◆ **EXERCISE REQUIREMENTS**
The word "Rennen" may appear in the records below. Report how many lines contain it, and write nothing besides the number.

◆ **INPUT MATERIAL**
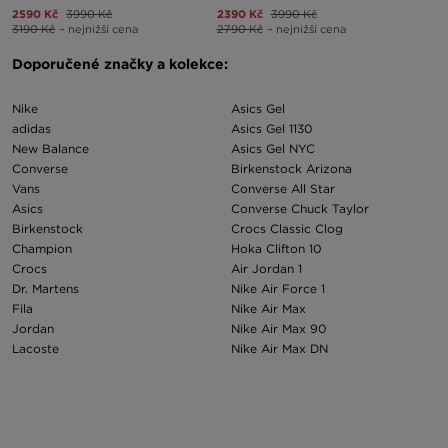
2590 Kč
3990 Kč
2390 Kč
3990 Kč
3190 Kč
– nejnižší cena
2790 Kč
– nejnižší cena
Doporučené značky a kolekce:
Nike
Asics Gel
adidas
Asics Gel 1130
New Balance
Asics Gel NYC
Converse
Birkenstock Arizona
Vans
Converse All Star
Asics
Converse Chuck Taylor
Birkenstock
Crocs Classic Clog
Champion
Hoka Clifton 10
Crocs
Air Jordan 1
Dr. Martens
Nike Air Force 1
Fila
Nike Air Max
Jordan
Nike Air Max 90
Lacoste
Nike Air Max DN
Moon Boot
Nike Cortez
On
Nike Dunk
Pink Soda Sport
Nike Field General
Puma
Nike Pro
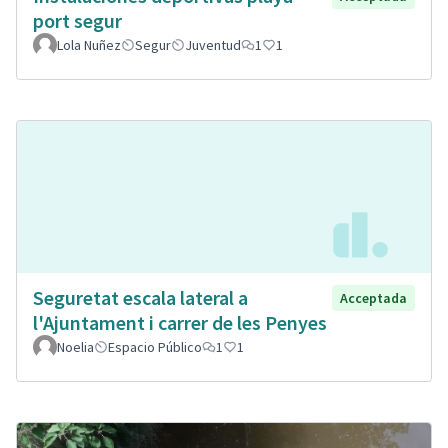
port segur
Lola Nuñez
Segur
Juventud
1
1
Seguretat escala lateral a
Acceptada
l'Ajuntament i carrer de les Penyes
Noelia
Espacio Público
1
1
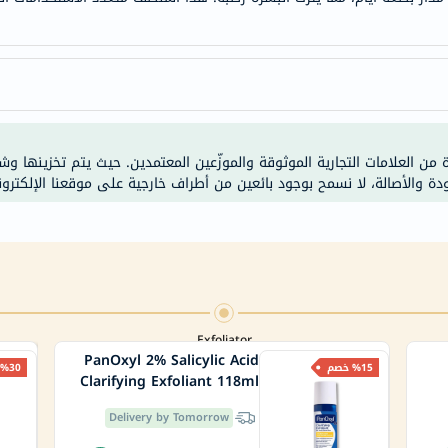
خسارة
الوزن
فحص
صحي
روتيني
باقة
ة من العلامات التجارية الموثوقة والموزّعين المعتمدين. حيث يتم تخزينها و
القلب
ودة والأصالة، لا نسمح بوجود بائعين من أطراف خارجية على موقعنا الإلكترون
الصحي
Original
IV
اختبار
التحسس
الغذائي
Exfoliator
الحالة
PanOxyl 2% Salicylic Acid
%15 خصم
%30 خصم
Clarifying Exfoliant 118ml
الصحية
البشرة
Delivery by Tomorrow
والشعر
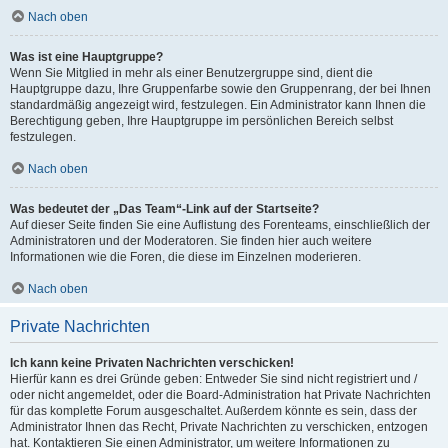
Nach oben
Was ist eine Hauptgruppe?
Wenn Sie Mitglied in mehr als einer Benutzergruppe sind, dient die
Hauptgruppe dazu, Ihre Gruppenfarbe sowie den Gruppenrang, der bei Ihnen
standardmäßig angezeigt wird, festzulegen. Ein Administrator kann Ihnen die
Berechtigung geben, Ihre Hauptgruppe im persönlichen Bereich selbst
festzulegen.
Nach oben
Was bedeutet der „Das Team“-Link auf der Startseite?
Auf dieser Seite finden Sie eine Auflistung des Forenteams, einschließlich der
Administratoren und der Moderatoren. Sie finden hier auch weitere
Informationen wie die Foren, die diese im Einzelnen moderieren.
Nach oben
Private Nachrichten
Ich kann keine Privaten Nachrichten verschicken!
Hierfür kann es drei Gründe geben: Entweder Sie sind nicht registriert und /
oder nicht angemeldet, oder die Board-Administration hat Private Nachrichten
für das komplette Forum ausgeschaltet. Außerdem könnte es sein, dass der
Administrator Ihnen das Recht, Private Nachrichten zu verschicken, entzogen
hat. Kontaktieren Sie einen Administrator, um weitere Informationen zu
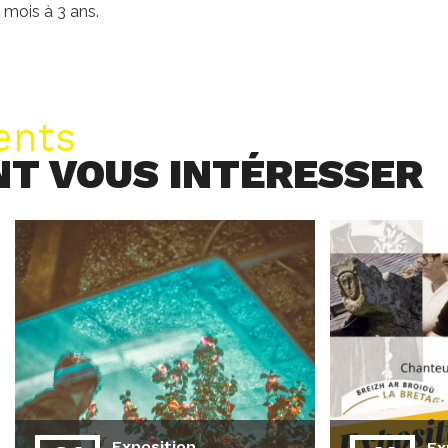
 mois à 3 ans.
ents
NT VOUS INTÉRESSER
Exposition
Ex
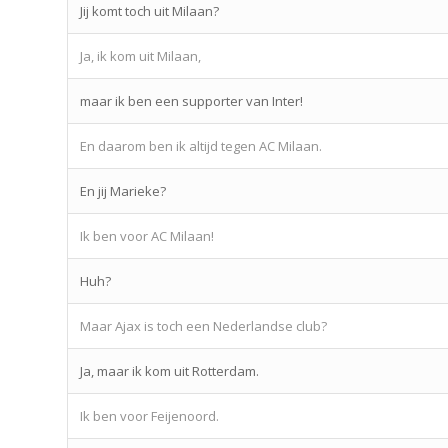
Jij komt toch uit Milaan?
Ja, ik kom uit Milaan,
maar ik ben een supporter van Inter!
En daarom ben ik altijd tegen AC Milaan.
En jij Marieke?
Ik ben voor AC Milaan!
Huh?
Maar Ajax is toch een Nederlandse club?
Ja, maar ik kom uit Rotterdam.
Ik ben voor Feijenoord.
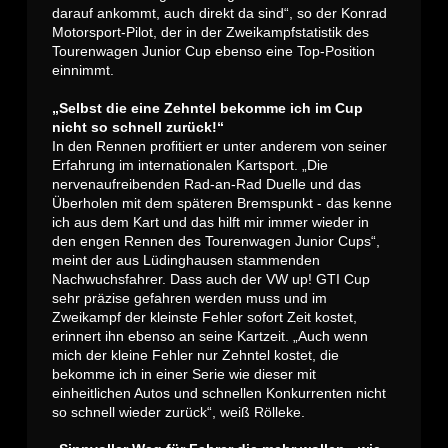
darauf ankommt, auch direkt da sind“, so der Konrad
Motorsport-Pilot, der in der Zweikampfstatistik des
Tourenwagen Junior Cup ebenso eine Top-Position
einnimmt.
„Selbst die eine Zehntel bekomme ich im Cup
nicht so schnell zurück!“
In den Rennen profitiert er unter anderem von seiner
Erfahrung im internationalen Kartsport. „Die
nervenaufreibenden Rad-an-Rad Duelle und das
Überholen mit dem späteren Bremspunkt - das kenne
ich aus dem Kart und das hilft mir immer wieder in
den engen Rennen des Tourenwagen Junior Cups“,
meint der aus Lüdinghausen stammenden
Nachwuchsfahrer. Dass auch der VW up! GTI Cup
sehr präzise gefahren werden muss und im
Zweikampf der kleinste Fehler sofort Zeit kostet,
erinnert ihn ebenso an seine Kartzeit. „Auch wenn
mich der kleine Fehler nur Zehntel kostet, die
bekomme ich in einer Serie wie dieser mit
einheitlichen Autos und schnellen Konkurrenten nicht
so schnell wieder zurück“, weiß Rölleke.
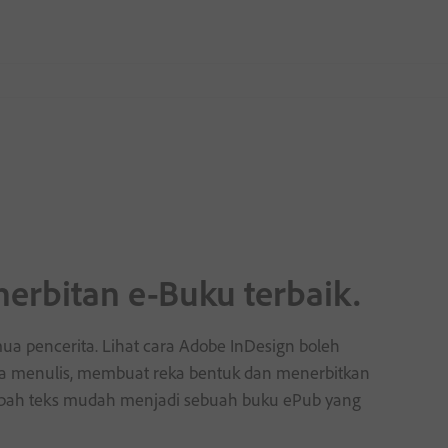
nerbitan e-Buku terbaik.
a pencerita. Lihat cara Adobe InDesign boleh
 menulis, membuat reka bentuk dan menerbitkan
bah teks mudah menjadi sebuah buku ePub yang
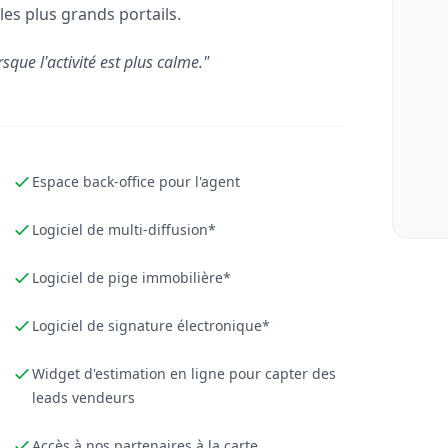
les plus grands portails.
rsque l'activité est plus calme."
Espace back-office pour l'agent
Logiciel de multi-diffusion*
Logiciel de pige immobilière*
Logiciel de signature électronique*
Widget d'estimation en ligne pour capter des
leads vendeurs
Accès à nos partenaires à la carte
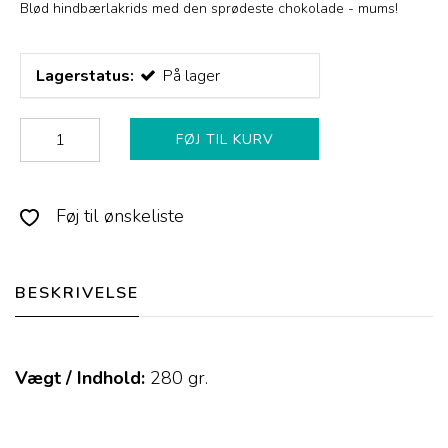
Blød hindbærlakrids med den sprødeste chokolade - mums!
Lagerstatus:
På lager
FØJ TIL KURV
Føj til ønskeliste
BESKRIVELSE
Vægt / Indhold:
280
gr.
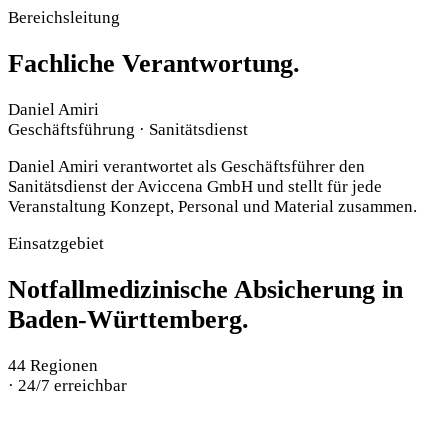
Bereichsleitung
Fachliche Verantwortung.
Daniel Amiri
Geschäftsführung · Sanitätsdienst
Daniel Amiri verantwortet als Geschäftsführer den
Sanitätsdienst der Aviccena GmbH und stellt für jede
Veranstaltung Konzept, Personal und Material zusammen.
Einsatzgebiet
Notfallmedizinische Absicherung in
Baden-Württemberg.
44
Regionen
·
24/7 erreichbar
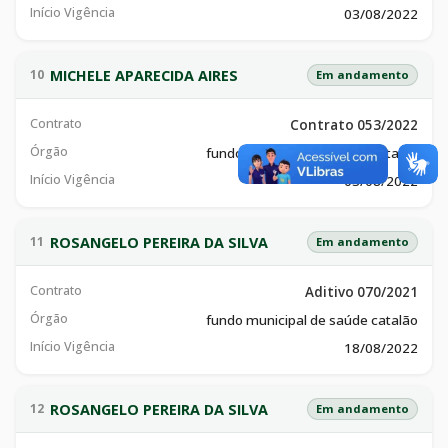
Início Vigência
03/08/2022
MICHELE APARECIDA AIRES
10
Em andamento
Contrato
Contrato 053/2022
Órgão
fundo municipal de saúde catalão
Início Vigência
03/08/2022
ROSANGELO PEREIRA DA SILVA
11
Em andamento
Contrato
Aditivo 070/2021
Órgão
fundo municipal de saúde catalão
Início Vigência
18/08/2022
ROSANGELO PEREIRA DA SILVA
12
Em andamento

◆ **SOLUTION TO THE PROBLEM**
2